WORK ORDER:
Leaving out the pictures, copy each record below exactly.

MATERIAL PROVIDED:
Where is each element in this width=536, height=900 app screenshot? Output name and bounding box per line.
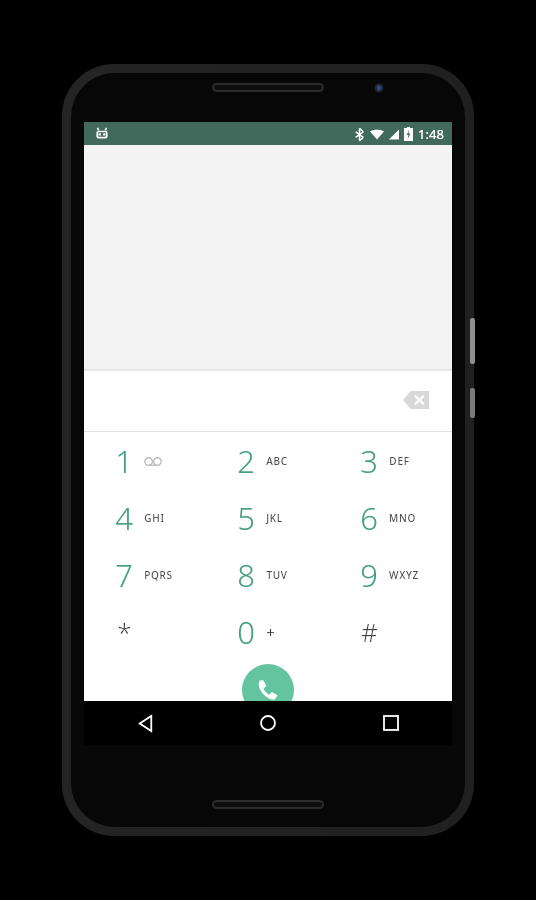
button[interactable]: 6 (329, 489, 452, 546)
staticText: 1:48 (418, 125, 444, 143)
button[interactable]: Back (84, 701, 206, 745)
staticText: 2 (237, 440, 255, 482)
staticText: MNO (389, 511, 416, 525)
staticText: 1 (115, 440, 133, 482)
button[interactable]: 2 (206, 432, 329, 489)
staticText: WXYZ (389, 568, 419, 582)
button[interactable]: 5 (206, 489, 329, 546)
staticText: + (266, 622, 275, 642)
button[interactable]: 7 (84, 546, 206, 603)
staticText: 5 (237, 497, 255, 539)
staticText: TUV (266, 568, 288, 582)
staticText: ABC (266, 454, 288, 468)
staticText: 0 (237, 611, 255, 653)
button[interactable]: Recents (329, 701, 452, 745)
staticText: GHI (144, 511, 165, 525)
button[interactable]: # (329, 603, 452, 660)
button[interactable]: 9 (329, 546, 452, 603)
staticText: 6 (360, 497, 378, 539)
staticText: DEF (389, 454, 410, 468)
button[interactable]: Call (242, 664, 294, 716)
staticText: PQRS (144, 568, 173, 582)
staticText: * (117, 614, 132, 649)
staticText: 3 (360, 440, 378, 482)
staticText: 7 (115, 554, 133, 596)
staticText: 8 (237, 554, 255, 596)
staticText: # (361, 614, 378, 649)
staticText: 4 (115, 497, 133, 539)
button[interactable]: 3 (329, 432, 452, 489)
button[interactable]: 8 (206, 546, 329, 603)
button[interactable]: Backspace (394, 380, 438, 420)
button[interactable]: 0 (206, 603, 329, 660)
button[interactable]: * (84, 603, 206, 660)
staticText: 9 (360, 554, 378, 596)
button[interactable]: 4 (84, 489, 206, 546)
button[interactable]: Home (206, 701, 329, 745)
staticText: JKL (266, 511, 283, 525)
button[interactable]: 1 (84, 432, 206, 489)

WORKED SOLUTION:
Where is each element in this width=536, height=900 app screenshot? Output name and bounding box per line.
button[interactable]: 6 (329, 489, 452, 546)
staticText: 1:48 (418, 125, 444, 143)
button[interactable]: Back (84, 701, 206, 745)
staticText: 2 (237, 440, 255, 482)
staticText: MNO (389, 511, 416, 525)
staticText: 1 (115, 440, 133, 482)
button[interactable]: 2 (206, 432, 329, 489)
staticText: WXYZ (389, 568, 419, 582)
button[interactable]: 5 (206, 489, 329, 546)
staticText: + (266, 622, 275, 642)
button[interactable]: 7 (84, 546, 206, 603)
staticText: 5 (237, 497, 255, 539)
staticText: TUV (266, 568, 288, 582)
staticText: ABC (266, 454, 288, 468)
staticText: 0 (237, 611, 255, 653)
button[interactable]: Recents (329, 701, 452, 745)
staticText: GHI (144, 511, 165, 525)
button[interactable]: # (329, 603, 452, 660)
button[interactable]: 9 (329, 546, 452, 603)
staticText: 6 (360, 497, 378, 539)
staticText: DEF (389, 454, 410, 468)
button[interactable]: Call (242, 664, 294, 716)
staticText: PQRS (144, 568, 173, 582)
staticText: * (117, 614, 132, 649)
staticText: 3 (360, 440, 378, 482)
staticText: 7 (115, 554, 133, 596)
staticText: 8 (237, 554, 255, 596)
staticText: # (361, 614, 378, 649)
staticText: 4 (115, 497, 133, 539)
button[interactable]: 3 (329, 432, 452, 489)
button[interactable]: 8 (206, 546, 329, 603)
button[interactable]: Backspace (394, 380, 438, 420)
button[interactable]: 0 (206, 603, 329, 660)
button[interactable]: * (84, 603, 206, 660)
staticText: 9 (360, 554, 378, 596)
button[interactable]: 4 (84, 489, 206, 546)
button[interactable]: Home (206, 701, 329, 745)
staticText: JKL (266, 511, 283, 525)
button[interactable]: 1 (84, 432, 206, 489)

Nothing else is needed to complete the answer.